A Cornish hunt master has been found guilty in court after a cat was mauled to death by a pack of hounds.
Earlier this year, the animals, which are owned by John Lanyon Simpson of the Western Hunt, killed the cat and threw her over the fence.
The cat‘s owner Carly Jose said her children “cried themselves to sleep” after the tragic incident.
Sampson has been fined £480 and ordered to pay a further £350 in compensation to Jose.
He is also ordered to pay £775 in court fees, under the charge of being the owner/person in charge of dogs dangerously out of control in a private or public place.
Cornish hunt master found guilty
Jose said a member of the hunt offered money as an apology, but she refused and branded it “absolutely disgusting.”
The cat, called Mini, was a 14-year-old rescue. “Nothing will bring [her] back or take away the trauma Mini and we have been through,” she said.
League Against Cruel Sports is a charity working to stop animals from being killed and abused for sport.

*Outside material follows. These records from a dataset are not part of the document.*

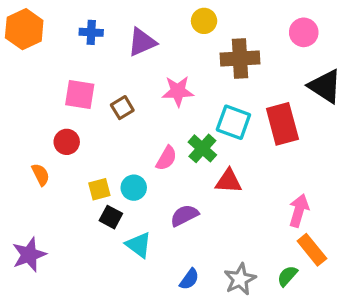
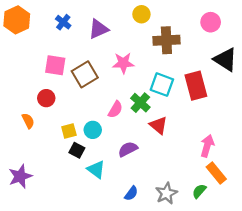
blue cross: (91, 32) -> (63, 22), turned 35
brown square: (122, 108) -> (85, 74), size x1.6
red triangle: (229, 181) -> (158, 125), turned 36

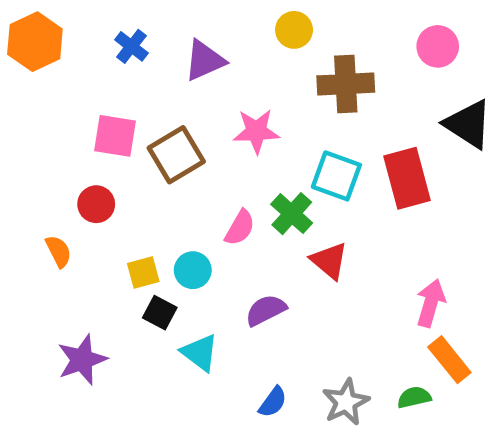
purple star: (20, 176) -> (82, 360), moved
green semicircle: (199, 191) -> (414, 397), turned 35

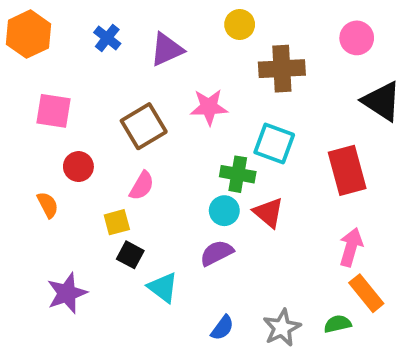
pink square: (115, 136) -> (53, 111), moved
red rectangle: (407, 178) -> (347, 170), moved
green cross: (292, 214) -> (238, 174), turned -32
pink semicircle: (240, 228) -> (142, 186), moved
cyan circle: (193, 270) -> (224, 211), moved

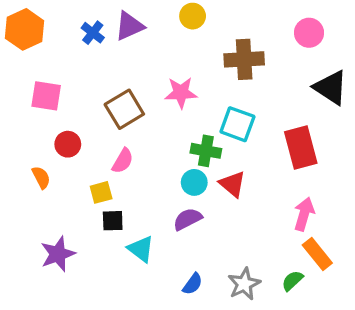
yellow circle: (240, 24) -> (193, 16), moved
purple triangle: (167, 49) -> (129, 26), moved
black square: (130, 255) -> (113, 221), turned -30
green semicircle: (338, 324) -> (292, 281), turned -30

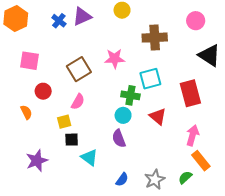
cyan square: (237, 124) -> (150, 79), turned -35
red triangle: (232, 184) -> (158, 116), moved
purple semicircle: (188, 219) -> (119, 138), turned -84

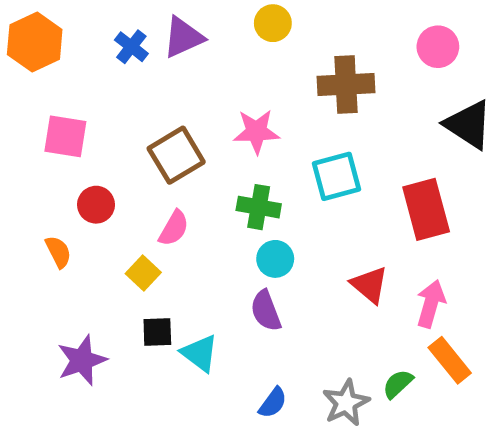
green cross: (130, 95) -> (259, 207), moved
red triangle: (158, 116) -> (370, 285), moved
yellow square: (64, 122) -> (143, 273), turned -32
black square: (72, 140) -> (157, 332), moved
green semicircle: (185, 177) -> (398, 384), moved

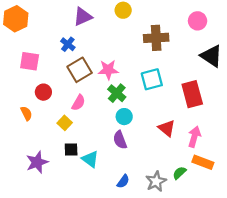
blue cross: (131, 47) -> (68, 44), moved
pink star: (256, 132) -> (108, 70), moved
green cross: (259, 207) -> (117, 93), turned 30
orange rectangle: (450, 360) -> (203, 162), turned -30

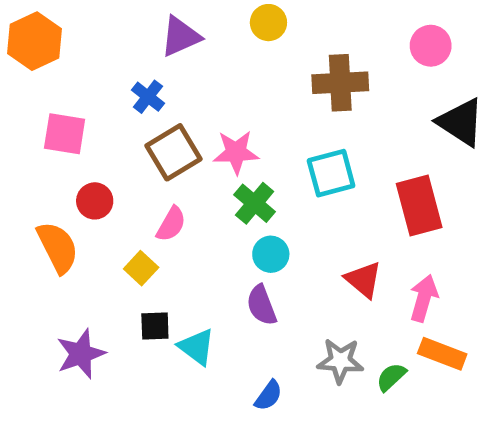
orange semicircle: (26, 113) -> (58, 247), size x1.6
gray star: (156, 181) -> (340, 361), moved, turned 30

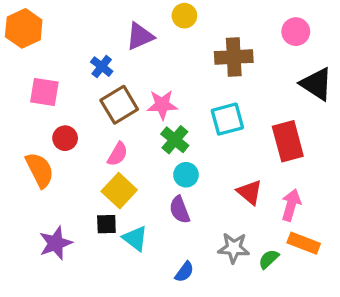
purple triangle: (180, 36) -> (140, 36), moved
yellow square: (141, 268) -> (119, 191), moved, size x1.5

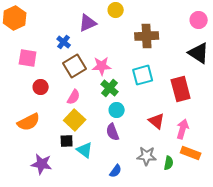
pink circle: (296, 32) -> (199, 20), moved
orange semicircle: (40, 170) -> (29, 122), moved, turned 90
purple star: (56, 243) -> (42, 164), moved, turned 30
green semicircle: (269, 259) -> (169, 163), turned 144

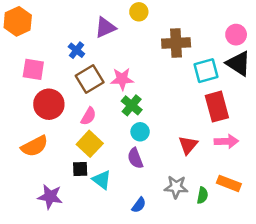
pink circle: (199, 20) -> (236, 35), moved
cyan square: (143, 75) -> (206, 71), moved
red circle: (41, 87) -> (49, 104), size x1.6
red triangle: (157, 121) -> (188, 145), turned 30
pink arrow: (183, 129) -> (226, 141), moved, turned 72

In a statement sent to PBN, director of investigations Martin Sims said: “This sickening incident illustrates the havoc fox hunts are having on local communities and domestic animals and wildlife across the UK.
“Enough is enough.
“It’s time the government and landowners acted and consigned the barbaric world of fox hunting to the history books.”
Fox hunting and hounds
While fox hunting is illegal in the UK, the practice is prevelent across the nation and there are multiple packs of hounds run by local hunts.
A huntsman is in charge of each hunt, and responsible for directing the hounds as well as their welfare.
Despite the obvious welfare risks presented within fox hunting, the kennels where hounds are kept have also been known to show some dark sides.
For example, recent covert footage revealed hunting dogs being shot to death by hunting staff. Across four seperate incidents this year, the investigation was widely dubbed as “upsetting” and morally indefensible.
Additionally, this year has already seen proponents of the fox hunting trade fined for illegal activity. Namely, the diretor of the Master of Foxhounds, Mark Hankinson, was found to have encouraged hunting on a series of online calls last year.